I could have been Marlon Brando or Clark Gables. I could have dressed in period accurate costumes, swept up a spiral staircase either into or away from your arms. I could have thrown my palm across my forehead in lamentation or in ecstasy. I could have fainted dead away at the sound of your voice.  I could have been any song, any painting, anyone in any film. I’ll confess: your reference point for these things always confused me.

I could have made grand gestures, written you the poem from 10 Things I Hate About You, sang the song from 10 Things I Hate About You, given you two kids then died in the home of an Olsen twin like Heath Ledger, star of 10 Things I Hate About You. But I also could have kept everything to myself, kept it all between us. I could have kept you like an ember pressed to my chest, slowly burning me from inside out until all the world could see me transformed, blazing like the sun but never quite understanding how.

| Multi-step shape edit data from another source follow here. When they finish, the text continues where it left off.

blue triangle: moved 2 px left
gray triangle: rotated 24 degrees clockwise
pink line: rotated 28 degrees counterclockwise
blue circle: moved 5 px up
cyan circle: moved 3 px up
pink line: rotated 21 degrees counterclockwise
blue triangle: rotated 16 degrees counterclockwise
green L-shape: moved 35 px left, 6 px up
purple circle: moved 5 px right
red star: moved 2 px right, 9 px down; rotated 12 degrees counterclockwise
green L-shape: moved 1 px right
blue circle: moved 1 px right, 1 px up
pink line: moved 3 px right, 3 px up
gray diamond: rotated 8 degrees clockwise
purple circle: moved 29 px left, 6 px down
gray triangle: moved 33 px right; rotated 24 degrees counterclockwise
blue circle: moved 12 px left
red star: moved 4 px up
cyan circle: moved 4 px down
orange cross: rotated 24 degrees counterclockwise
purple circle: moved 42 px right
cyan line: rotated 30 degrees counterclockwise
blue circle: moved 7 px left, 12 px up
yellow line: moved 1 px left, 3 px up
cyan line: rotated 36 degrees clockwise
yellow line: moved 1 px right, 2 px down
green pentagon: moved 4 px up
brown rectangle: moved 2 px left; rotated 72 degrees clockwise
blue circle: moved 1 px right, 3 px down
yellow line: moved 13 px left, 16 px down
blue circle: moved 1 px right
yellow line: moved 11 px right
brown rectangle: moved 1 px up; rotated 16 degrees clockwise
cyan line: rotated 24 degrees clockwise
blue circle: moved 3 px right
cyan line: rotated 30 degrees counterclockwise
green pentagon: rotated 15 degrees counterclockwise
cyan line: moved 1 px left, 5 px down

You know, I’m sure, that we’re getting close to the end. That I’ve almost said everything I need to say to make it possible for me to say what you really called to hear. But before I can say it, you need to know that I’m aware that I could have been all of these things. I was some of them, I was parts. I still am, in ways. I was, for better or worse, in sickness and in health, myself. And I know you don’t want to hear it, but I’m sorry I couldn’t be someone else. Not for you, not for me, not for anyone. I can seem to change like a bed of flowers or an exuberance of coral. I flourish and bloom, but which is really the tree: the leaves in Summer or the branches that are still there when Winter comes.

I know I’ve gotten out of hand. Let me get back to what you’re calling to hear. Honey, I could have been the best boyfriend you ever had, but we both know at the end of the day there’s a gulf between could and would that all the bridges in Paris couldn’t span. Not even close. So try not to think too hard about the past. We made a promise, right: no regrets, and I’m trying as hard as I can to keep that up on my end. But that said: honey, give me a call when you get tired of talking, because we both know you’ve got my number, and like I always tell you: where I am, it’s never too late to call.